The Ontario government has announced plans to bolster the diversity of provincial court appointments with reforms to the province’s Judicial Appointments Advisory Committee. Lawyers say that this is a needed move, as the Ontario Court of Justice is noticeably lacking in diversity, especially outside of Toronto.
“It’s a positive thing that the government is seeking a diversity of candidates when looking at judicial applications,” says Michael Spratt, partner with Abergel Goldstein & Partners LLP and also former vice president of the Defence Counsel Association of Ottawa.
“What we see across the province is a bench and judges that don’t necessarily reflect the communities in which they sit,” says Spratt. “This is particularly problematic in Ottawa where I can count the number of racialized judges on one hand — in fact, one finger.”
Spratt says that when judges reflect the diversity in their communities, it leads to a broader range of life experiences and enhances both the trial and sentencing process.
The proposed changes from the Ontario Court of Justice, the Ministry of the Attorney General and the province’s independent Judicial Appointments Advisory Committee will be encouraging legal professionals from more diverse communities to apply to become judges. Some of those changes include adding space on the forms for applicants to self-identify as being indigenous, belonging to a racialized community or other ethno-cultural group, having a disability or being LGBT. They are also looking to increase their outreach with advertising and information sessions to law associations. In addition, they will be collecting race-based data on judicial applications in order to better report on diversity.
The Justices of the Peace Appointments Advisory Committee will also amend its own application forms to include the same options to self-identify this fall.
The moves mirror those made by the federal government at the end of 2016 in reforming its own Judicial Advisory Committee with an eye to seeking more diversity on federally appointed benches, including provincial and territorial superior courts and the Federal Court.
Ontario Attorney General Yasir Naqvi says the provincial moves are complementary with the federal changes.
“We looked at the work they’ve done in terms of requiring people to self-identify their ethnicity, indigeneity, sexual orientation, gender identity . . .,” says Naqvi.
“[That’s] something we’re pursuing, but we’re going a step further. We are focusing on more unconscious bias training.

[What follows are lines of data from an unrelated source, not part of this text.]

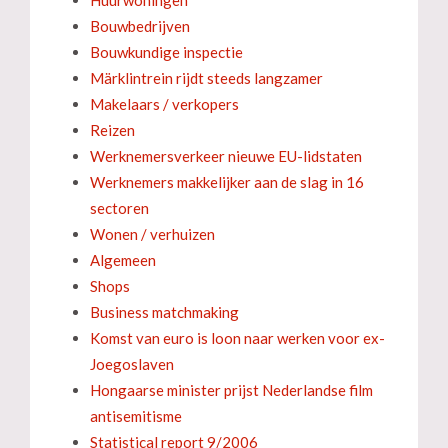
Huurwoningen
Bouwbedrijven
Bouwkundige inspectie
Märklintrein rijdt steeds langzamer
Makelaars / verkopers
Reizen
Werknemersverkeer nieuwe EU-lidstaten
Werknemers makkelijker aan de slag in 16
sectoren
Wonen / verhuizen
Algemeen
Shops
Business matchmaking
Komst van euro is loon naar werken voor ex-
Joegoslaven
Hongaarse minister prijst Nederlandse film
antisemitisme
Statistical report 9/2006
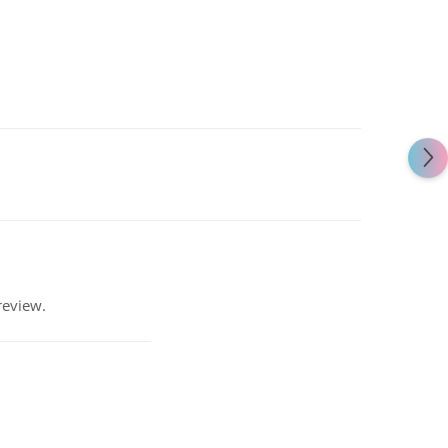
review.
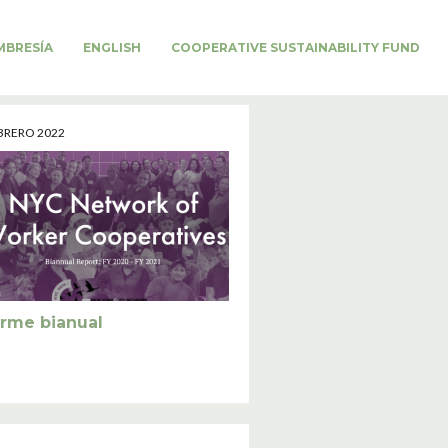
BRESÍA
ENGLISH
COOPERATIVE SUSTAINABILITY FUND
BRERO 2022
orme bianual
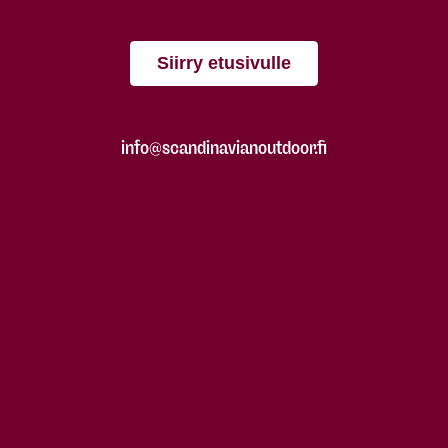
Siirry etusivulle
info@scandinavianoutdoor.fi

We’re working with the Human Rights Commission on that for members of [the Judicial Appointments Advisory Committee] and [the Justices of the Peace Appointments Advisory Committee].”
Naqvi says better outreach among lawyers of diverse backgrounds will help outline the career path to becoming a judge if that’s what they are looking to accomplish, starting as early as law school.
Quinn Ross, president of the Ontario Bar Association, applauds the changes being made.
“I like that they are attempting to understand the systemic barriers [that] currently stand in the way of these communities having the place on the bench that they should otherwise have,” he says.
Leanne Wight, senior duty counsel for family court in Kingston, says that the only OCJ judges in both Kingston and Napanee are white men.
“I happen to be a woman of indigenous heritage, so it’s important to me as a practising lawyer to see my community reflected on the bench,” says Wight.
“I think particularly in this era of reconciliation, it’s important that the bench is really reflective of the Canadian demographic.”
Wight adds that she’s been pleased that recent federal appointments in the area have seen more women and indigenous members appointed, but the provincial appointments have to catch up.
Spratt says that diversifying appointments should mean more than just racial and ethnic diversity but also a diversity of experience.
Ross also agrees.
“A diverse bench that represents the population it serves and the profession from which it’s drawn is key,” says Ross.
“To the extent that the profession is reflective of the population is important, so if the profession is not reflective of the population, simply mirroring what’s available in the profession is what we’re trying to change.”
Ross adds that another quality that should be considered is youth and that there would be advantages to appointing younger members to the bench.
“There is a preclusion on application to the bench prior to 10 years of practice, and that makes perfect sense in order to obtain the necessary competencies to sit in judgment,” says Ross.
“There is a gap between that 10-year call point and when you actually see people starting to get appointed.”
Ross says the lack of people being appointed in their thirties and forties means that some stellar candidates are being overlooked and that younger appointments will mean more time on the bench to hone their skills and to develop institutional memory.